Nous avons atteint la parité femmes-hommes parmi le personnel de direction employé à plein temps à l’Organisation au début de l’année 2020, soit 90 femmes et 90 hommes. Nous avons atteint la parité également parmi nos coordonnateurs résidents, y compris dans les pays touchés par un conflit. Dans les missions, le nombre de femmes exerçant des fonctions de direction a fait un bond de 21 % à 41 % en trois ans seulement ; dans les missions politiques spéciales, 52 % des chefs ou des chefs adjoints de ces missions sont maintenant des femmes.
Je suis déterminé à plaider pour la parité à tous les niveaux, bien avant les échéances.
La pleine participation des femmes vaut également pour les agents en tenue. Je félicite le Conseil d’avoir adopté cette année la première résolution axée sur les femmes et le maintien de la paix. Le nombre de femmes déployées est encore trop faible, mais il a beaucoup augmenté ces cinq dernières années.
Cela est important, non seulement parce que l’Organisation des Nations Unies doit être le reflet des personnes que nous servons, mais aussi parce que les femmes ont un point de vue et des connaissances sur chaque question – y compris la paix et la sécurité.
L’un des principes fondamentaux du programme pour les femmes et la paix et la sécurité est que les armes n’améliorent pas notre sécurité.

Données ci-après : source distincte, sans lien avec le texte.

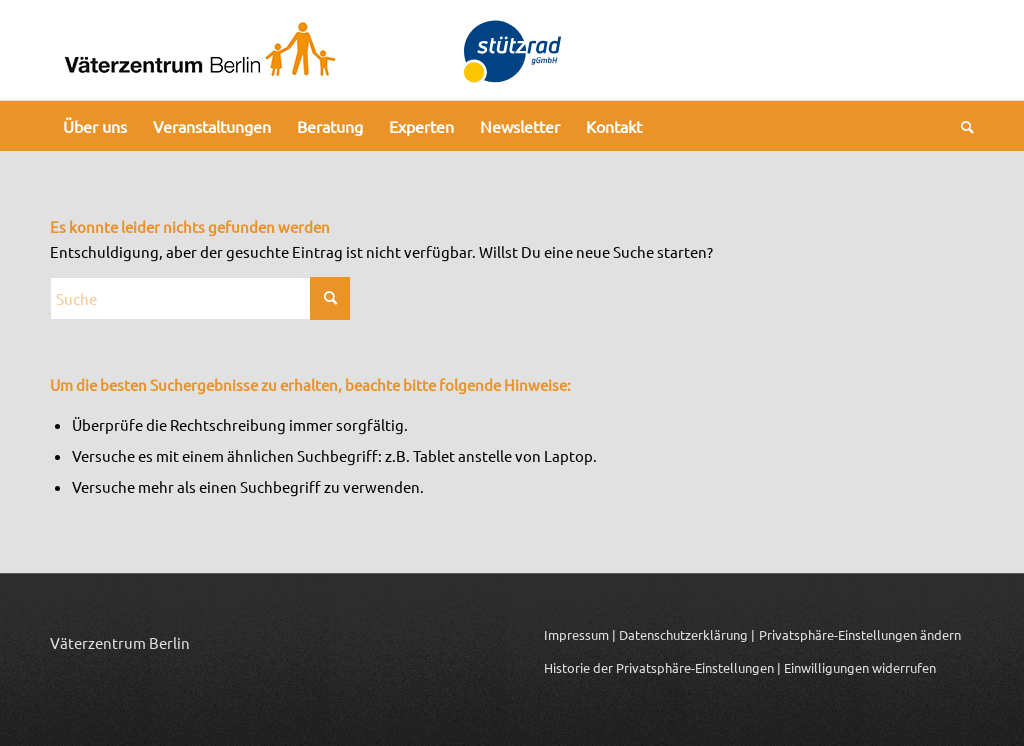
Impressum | (580, 634)
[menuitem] (95, 126)
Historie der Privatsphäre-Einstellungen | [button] (662, 667)
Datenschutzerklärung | (687, 634)
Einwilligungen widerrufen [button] (860, 667)
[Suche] (961, 126)
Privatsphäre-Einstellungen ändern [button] (860, 634)
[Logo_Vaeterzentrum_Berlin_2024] (200, 50)
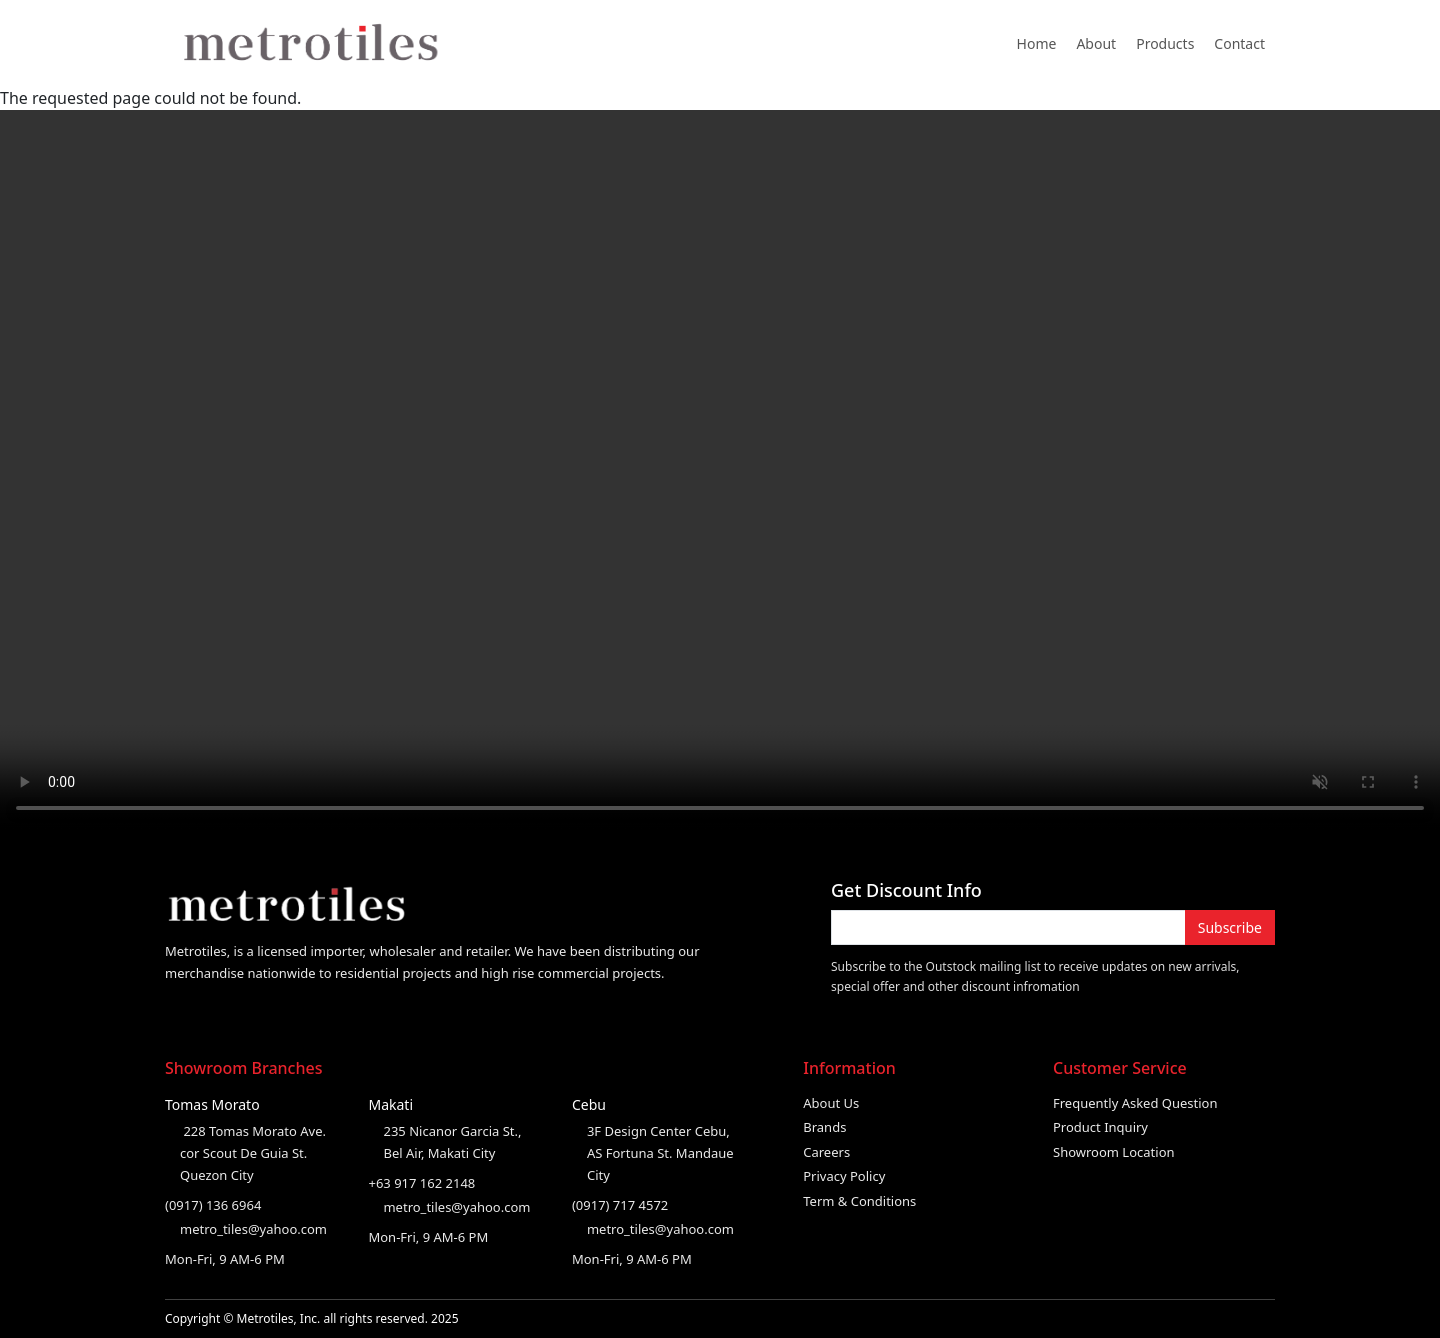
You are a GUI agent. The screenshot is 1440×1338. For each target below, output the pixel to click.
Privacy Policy (844, 1176)
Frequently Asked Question (1135, 1103)
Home (1037, 43)
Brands (824, 1127)
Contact (1239, 43)
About (1096, 43)
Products (1165, 43)
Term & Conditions (859, 1201)
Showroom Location (1114, 1152)
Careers (826, 1152)
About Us (831, 1103)
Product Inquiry (1100, 1127)
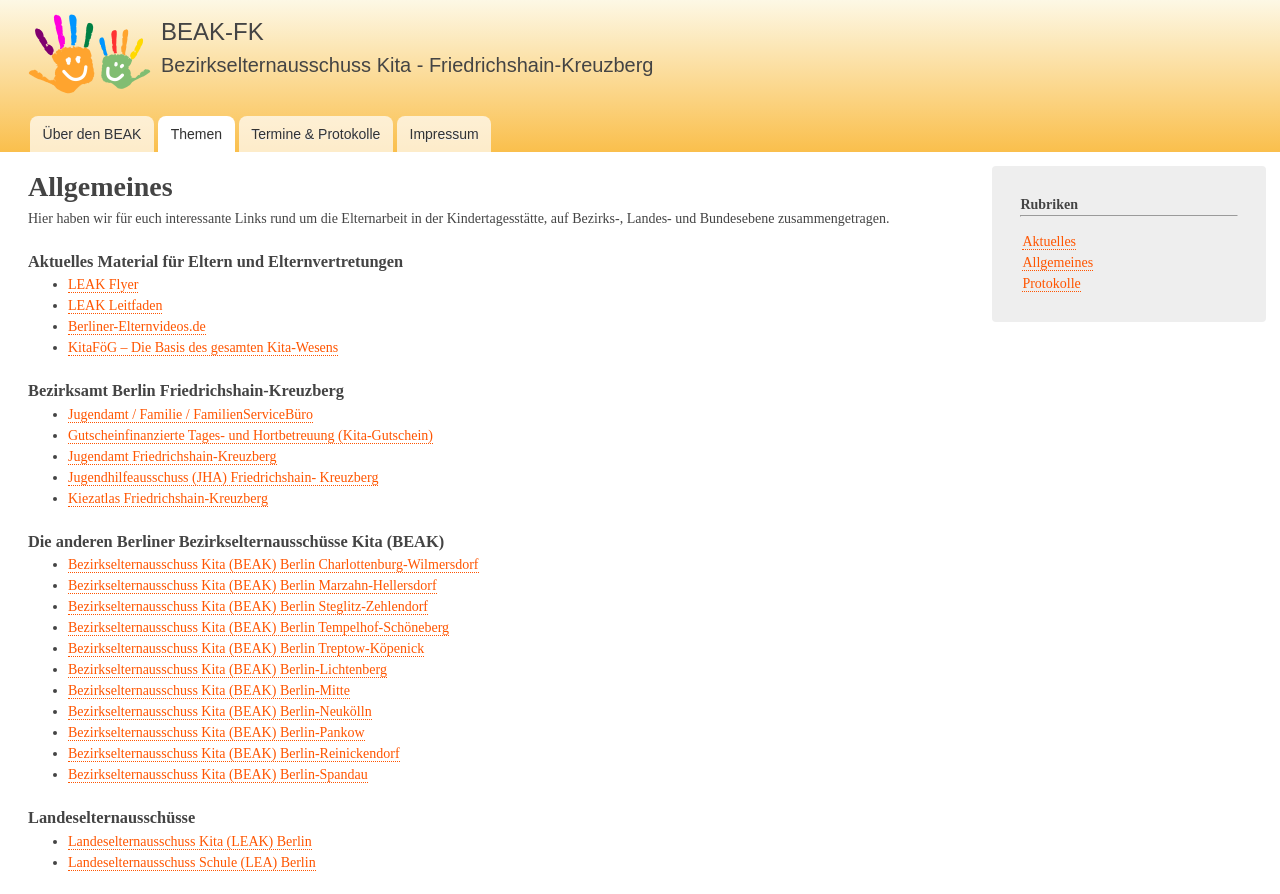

La pandémie de COVID‑19 l’a montré une fois de plus.
En 2019, les dépenses militaires mondiales ont atteint 1 900 milliards de dollars, après la plus forte augmentation annuelle depuis dix ans.
Parallèlement, dans certains pays, l’intégrité physique des femmes est la plus menacée là où elles devraient être le plus en sécurité : dans leur propre foyer. Le risque qu’elles soient victimes de violences peut être équivalent ou supérieur à celui d’une zone de guerre. La pandémie de COVID-19 n’a fait qu’accroître cette menace.
Le programme pour les femmes et la paix et la sécurité remet en question l’accent mis sans relâche sur les conflits interétatiques au détriment des mesures de protection des femmes.
Ces vingt dernières années, la recherche et la pratique universitaires ont mis en évidence les liens étroits entre l’égalité femmes-hommes, la prévention des conflits et la paix.
Le programme pour les femmes et la paix et la sécurité appelle à une réflexion plus large sur les moyens de prévenir les conflits, d’empêcher la violence fondée sur le genre et de bâtir des communautés et des sociétés pacifiques et inclusives.
Dans le cadre de la relève après la pandémie, nous devons faire un choix :
Continuer sur la voie de la militarisation croissante, des conflits et des pertes intergénérationnelles.
Ou œuvrer à une plus grande inclusion, à l’égalité et à la prévention des conflits et des crises de toutes sortes.
Pour les gouvernements et les institutions internationales du monde entier, l’égalité femmes-hommes est l’un des moyens les plus sûrs de renforcer la cohésion sociale et la confiance et d’inciter les citoyennes et les citoyens à une participation responsable.
Monsieur le Président,
Pour les médiatrices, les bâtisseuses de paix, les défenseuses des droits humains et les travailleuses essentielles qui risquent leur vie pour construire la paix ;
Pour les millions de femmes, d’hommes, de filles et de garçons dont les espoirs de paix et de sécurité reposent sur des sociétés plus égales et plus justes ;
Nous ne pouvons pas attendre vingt ans de plus pour mettre en œuvre le programme pour les femmes et la paix et la sécurité.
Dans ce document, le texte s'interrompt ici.